**** Data to process
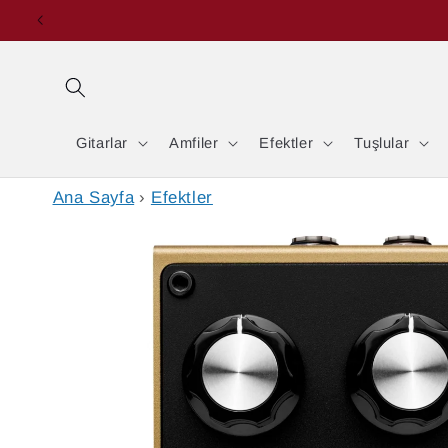
İçeriğe
Esk
atla
Gitarlar
Amfiler
Efektler
Tuşlular
Ana Sayfa
›
Efektler
Ürün
bilgisine
atla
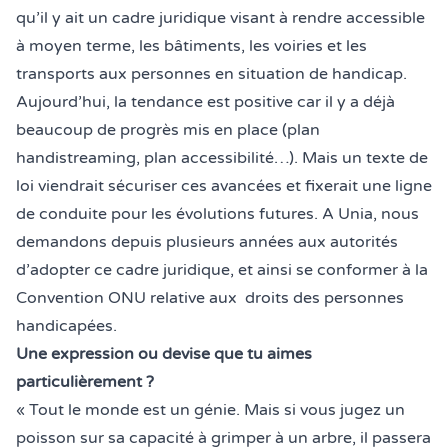
qu’il y ait un cadre juridique visant à rendre accessible
à moyen terme, les bâtiments, les voiries et les
transports aux personnes en situation de handicap.
Aujourd’hui, la tendance est positive car il y a déjà
beaucoup de progrès mis en place (plan
handistreaming, plan accessibilité…). Mais un texte de
loi viendrait sécuriser ces avancées et fixerait une ligne
de conduite pour les évolutions futures. A Unia, nous
demandons depuis plusieurs années aux autorités
d’adopter ce cadre juridique, et ainsi se conformer à la
Convention ONU relative aux droits des personnes
handicapées.
Une expression ou devise que tu aimes
particulièrement ?
« Tout le monde est un génie. Mais si vous jugez un
poisson sur sa capacité à grimper à un arbre, il passera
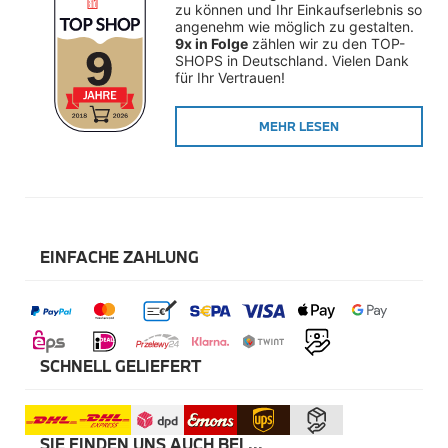
zu können und Ihr Einkaufserlebnis so 
Schutzausrüstung
angenehm wie möglich zu gestalten. 
Gepäck
9x in Folge
 zählen wir zu den TOP-
SHOPS in Deutschland. Vielen Dank 
Motorrad Reifen
für Ihr Vertrauen!
Ersatzteile
Pflege
MEHR LESEN
Cabrio- und Roadsterpflege
Convenience-Tücher
Innenraumdüfte
Innenraumpflege
Lackpflege
Felgenpflege
Mattlack
EINFACHE ZAHLUNG
Pflegesets
Scheibenreinigung
Spezialanwendungen
Sonstige Artikel
Lackstifte
Motorrad-Chemicals
SCHNELL GELIEFERT
Lifestyle
BMW Lifestyle
BMW M Motorsport Kollektion
BMW M Kollektion
SIE FINDEN UNS AUCH BEI ...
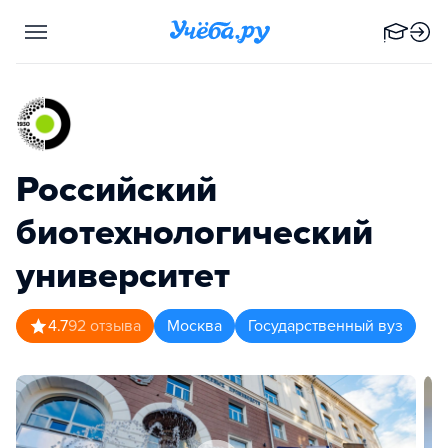
Российский
биотехнологический
университет
4.7
92
отзыва
Москва
Государственный вуз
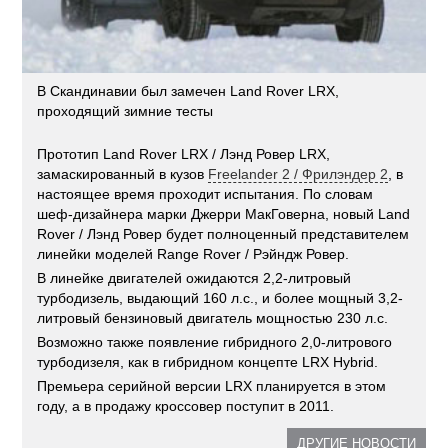
В Скандинавии был замечен Land Rover LRX,
проходящий зимние тесты
Прототип Land Rover LRX / Лэнд Ровер LRX,
замаскированный в кузов
Freelander 2 / Фрилэндер 2
, в
настоящее время проходит испытания. По словам
шеф-дизайнера марки Джерри МакГоверна, новый Land
Rover / Лэнд Ровер будет полноценный представителем
линейки моделей Range Rover / Рэйндж Ровер.
В линейке двигателей ожидаются 2,2-литровый
турбодизель, выдающий 160 л.с., и более мощный 3,2-
литровый бензиновый двигатель мощностью 230 л.с.
Возможно также появление гибридного 2,0-литрового
турбодизеля, как в гибридном концепте LRX Hybrid.
Премьера серийной версии LRX планируется в этом
году, а в продажу кроссовер поступит в 2011.
ДРУГИЕ НОВОСТИ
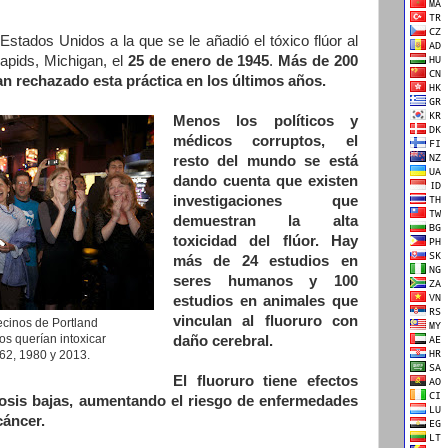
Estados Unidos a la que se le añadió el tóxico flúor al
apids, Michigan, el
25 de enero de 1945
.
Más de 200
n rechazado esta práctica en los últimos años.
Menos los políticos y
médicos corruptos, el
resto del mundo se está
dando cuenta que existen
investigaciones que
demuestran la alta
toxicidad del flúor. Hay
más de 24 estudios en
seres humanos y 100
estudios en animales que
vinculan al fluoruro con
ecinos de Portland
os querían intoxicar
daño cerebral.
962, 1980 y 2013.
El fluoruro tiene efectos
sis bajas, aumentando el riesgo de enfermedades
cáncer.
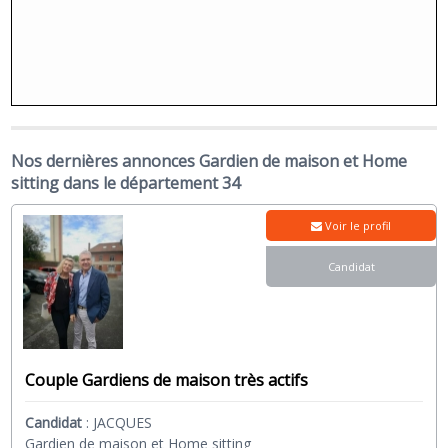
Nos dernières annonces Gardien de maison et Home
sitting dans le département 34
Voir le profil
Candidat
Couple Gardiens de maison très actifs
Candidat
:
JACQUES
Gardien de maison et Home sitting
********
Work request:
In the material above, which lines fall between the one holding "handicapées." and the one holding "apids, Michigan, el", inclusive? Print exactly those, with the pictures left out.

Your solution:
handicapées.
Une expression ou devise que tu aimes
particulièrement ?
« Tout le monde est un génie. Mais si vous jugez un
poisson sur sa capacité à grimper à un arbre, il passera
zu können und Ihr Einkaufserlebnis so 
Schutzausrüstung
angenehm wie möglich zu gestalten. 
Gepäck
9x in Folge
 zählen wir zu den TOP-
SHOPS in Deutschland. Vielen Dank 
Motorrad Reifen
für Ihr Vertrauen!
Ersatzteile
Pflege
MEHR LESEN
Cabrio- und Roadsterpflege
Convenience-Tücher
Innenraumdüfte
Innenraumpflege
Lackpflege
Felgenpflege
Mattlack
EINFACHE ZAHLUNG
Pflegesets
Scheibenreinigung
Spezialanwendungen
Sonstige Artikel
Lackstifte
Motorrad-Chemicals
SCHNELL GELIEFERT
Lifestyle
BMW Lifestyle
BMW M Motorsport Kollektion
BMW M Kollektion
SIE FINDEN UNS AUCH BEI ...
Российский
биотехнологический
университет
4.7
92
отзыва
Москва
Государственный вуз
В Скандинавии был замечен Land Rover LRX,
проходящий зимние тесты
Прототип Land Rover LRX / Лэнд Ровер LRX,
замаскированный в кузов
Freelander 2 / Фрилэндер 2
, в
настоящее время проходит испытания. По словам
шеф-дизайнера марки Джерри МакГоверна, новый Land
Rover / Лэнд Ровер будет полноценный представителем
линейки моделей Range Rover / Рэйндж Ровер.
В линейке двигателей ожидаются 2,2-литровый
турбодизель, выдающий 160 л.с., и более мощный 3,2-
литровый бензиновый двигатель мощностью 230 л.с.
Возможно также появление гибридного 2,0-литрового
турбодизеля, как в гибридном концепте LRX Hybrid.
Премьера серийной версии LRX планируется в этом
году, а в продажу кроссовер поступит в 2011.
ДРУГИЕ НОВОСТИ
Estados Unidos a la que se le añadió el tóxico flúor al
apids, Michigan, el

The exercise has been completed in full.